Hingga kemudian sepasang sandal itu diapitkan, saling berdekatan dibatasi kertas kardus, dibungkus dalam satu plastik dengan nama judul kisahnya masing-masing. Yang pasti tidak menggunakan nama-nama yang sudah masyhur seperti "Ayat-Ayat Swallow", "Ketika Jepit Tertukar", atau "Ada Apa Dengan Bengkiakmu, Ning?". (Ahem😂)

Tatkala sepasang sandal itu telah dimiliki oleh tuan/puannya, barulah kisah asmaranya benar-benar dimulai, artinya tak terhenti di bagian prolog saja. 
 
sumber gambar - google

Kisah asmara sepasang sandal itu sangat dramatis meski tanpa akting atau dialog.

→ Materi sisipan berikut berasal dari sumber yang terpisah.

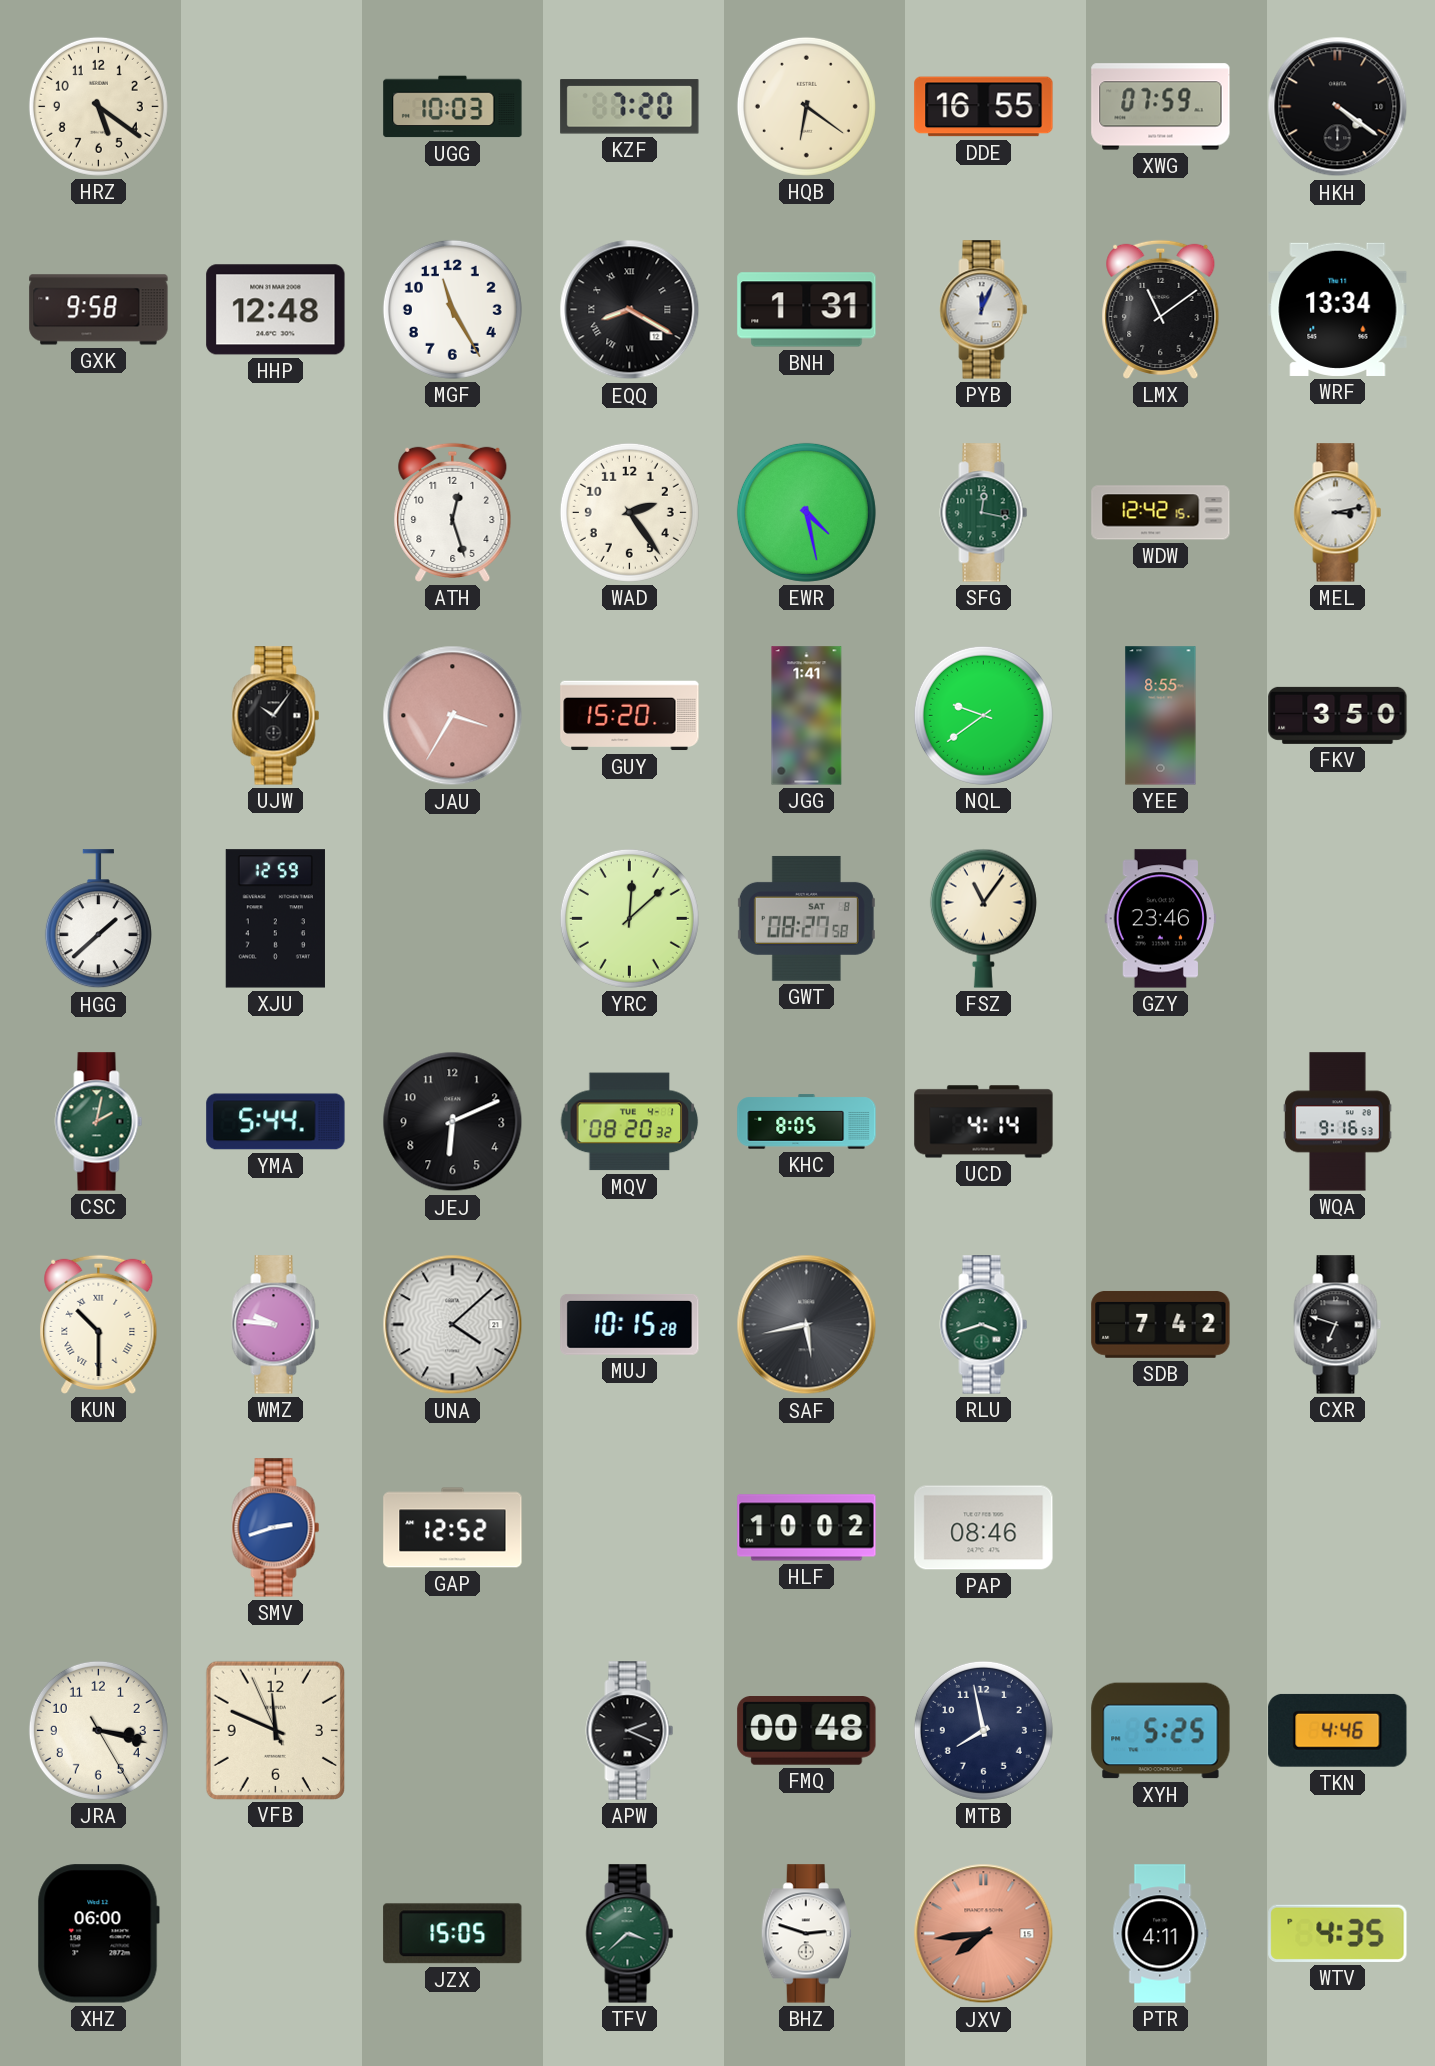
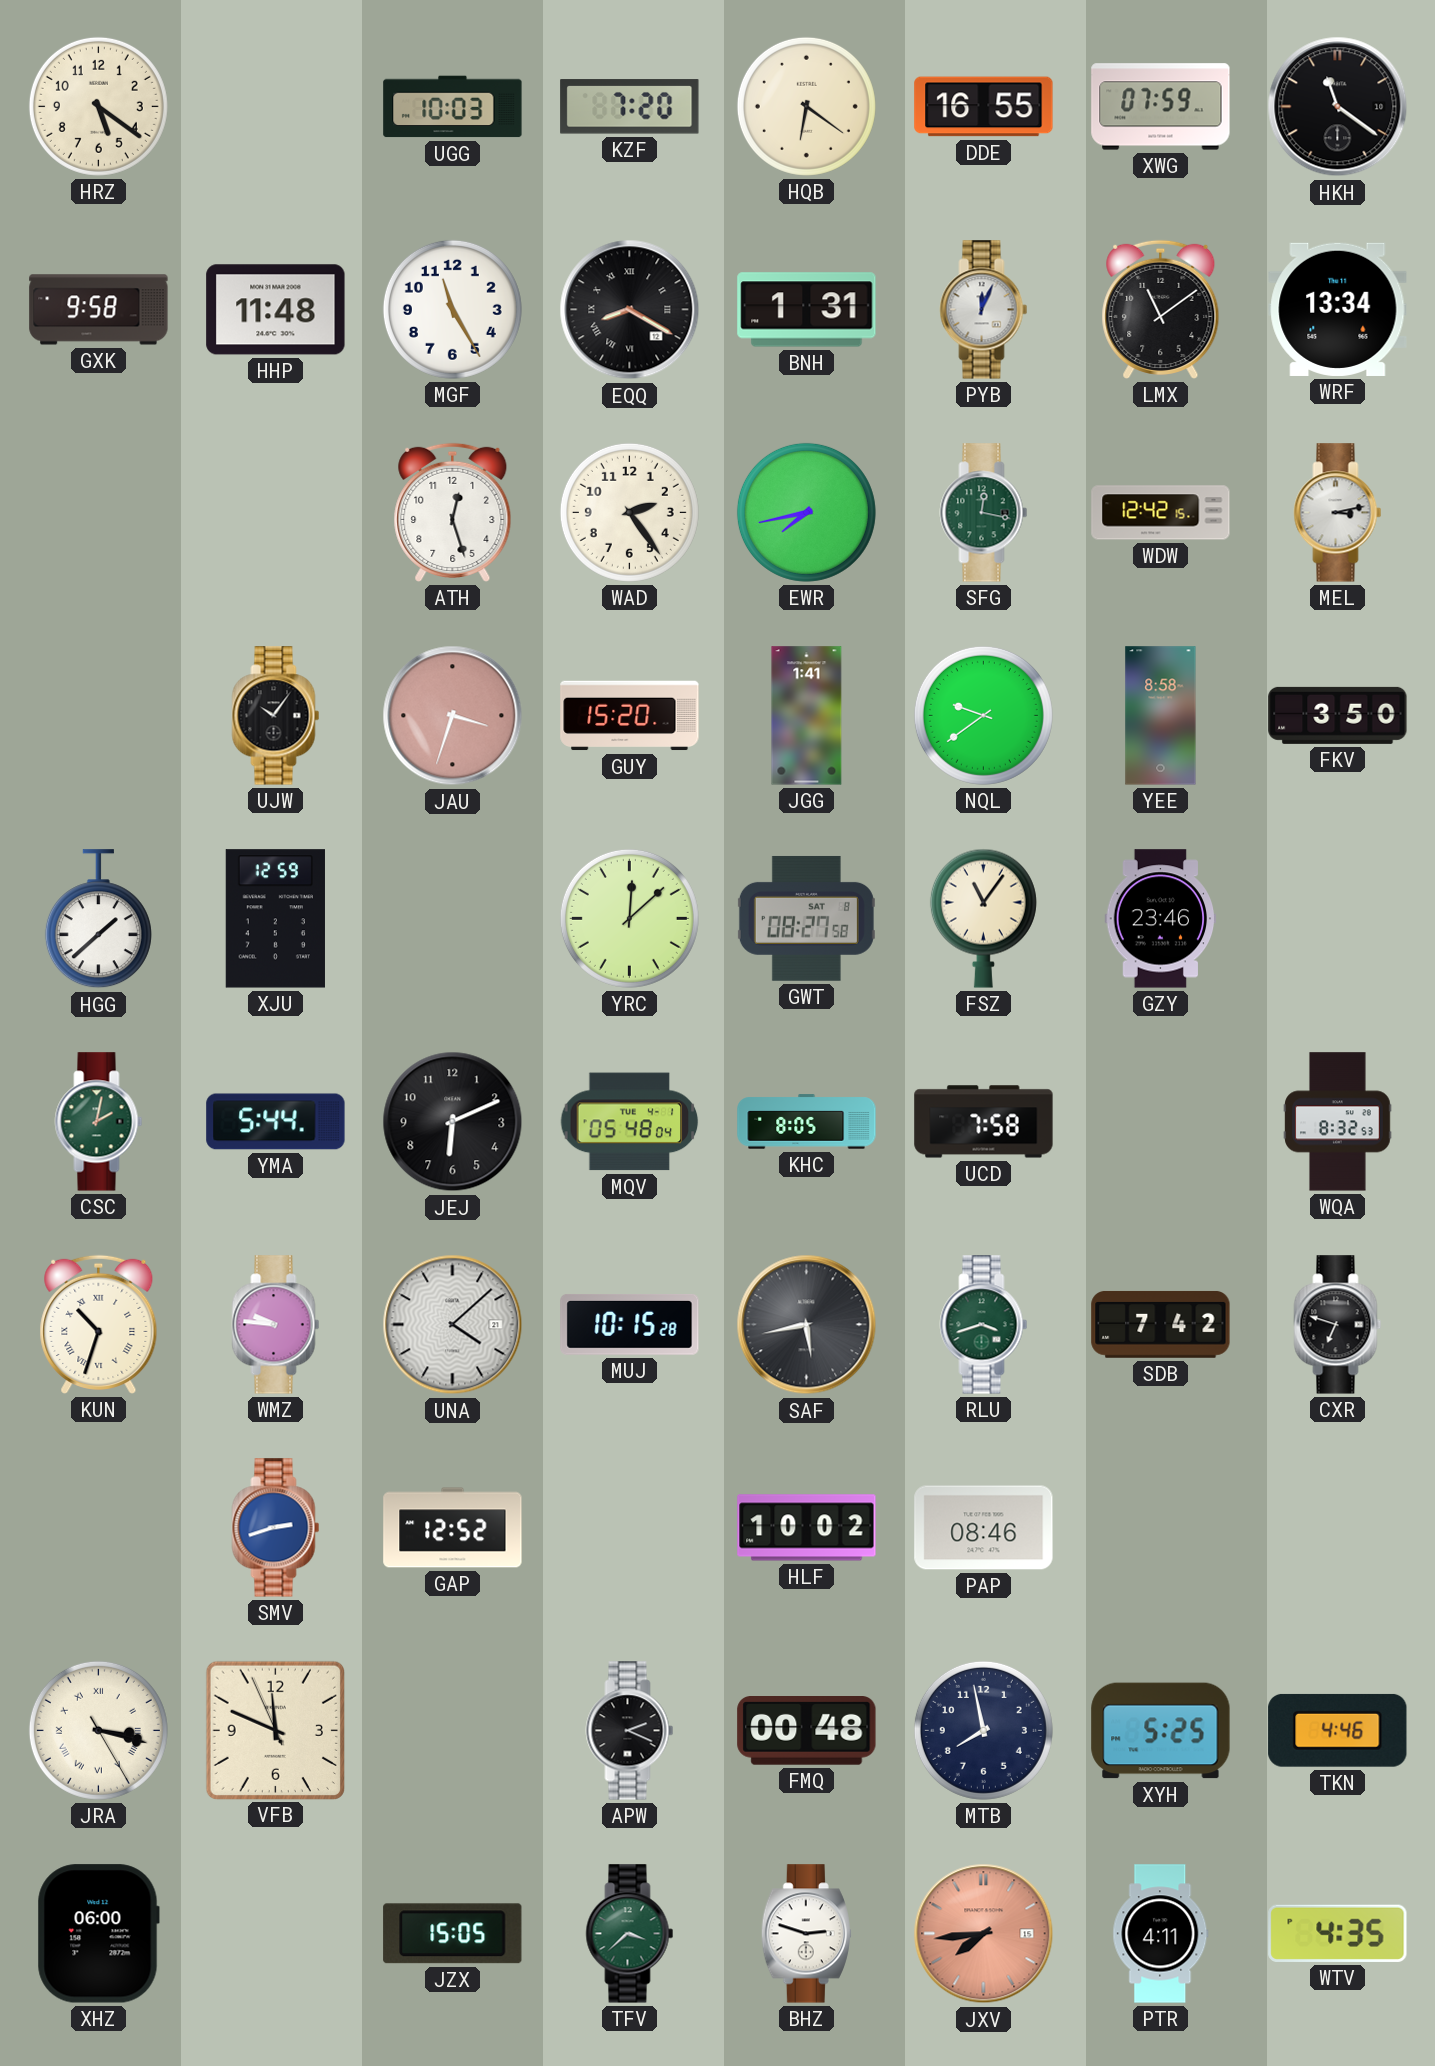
HKH: 4:21 -> 11:21
HHP: 12:48 -> 11:48
EWR: 4:28 -> 7:43
JAU: 3:35 -> 3:33
YEE: 8:55 -> 8:58
MQV: 08:20 -> 05:48
UCD: 4:14 -> 7:58
WQA: 9:16 -> 8:32
KUN: 10:30 -> 10:33
JRA numerals: Arabic -> Roman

Adakah yang lebih menyedihkan daripada sandal yang sudah diletakkan di tempat khusus tetapi akhirnya pasanganya raib?. Tidakkah memilukan keadaan sandal yang dipasangkan bukan dengan pasangannya, lantaran kecerobohan puan/tuannya sebab kebelet ngeseng? (dari ini sudah mafhum, sebab mementingkan isi perut manusia berani berbuat zalim). Betapa getir siksaan sandal saat menyaksikan ikat pasangannya terputus lalu oleh tuan/puan dengan sikap remeh dibuangnya begitu saja. Beruntunglah jika pemiliknya adalah manusia-manusa zuhud, karena bagi mereka setiap hal yang putus tak mustahil bisa disambung. 😂

Uushi nafsi wa nafsakum bis shabri was sholawat...

Bersiaplah menghadapi kemungkinan menyakitkan yang tak bisa disangka-sangka, karena pada hakikatnya setiap makhluk tak bisa lepas dari rasa sakit.

Sandal sangat mungkin bisa tertukar, dighazab, dicuri, atau bahkan hilang. Kalau jodoh?😂

Wallahu 'A'lam Bis Showab.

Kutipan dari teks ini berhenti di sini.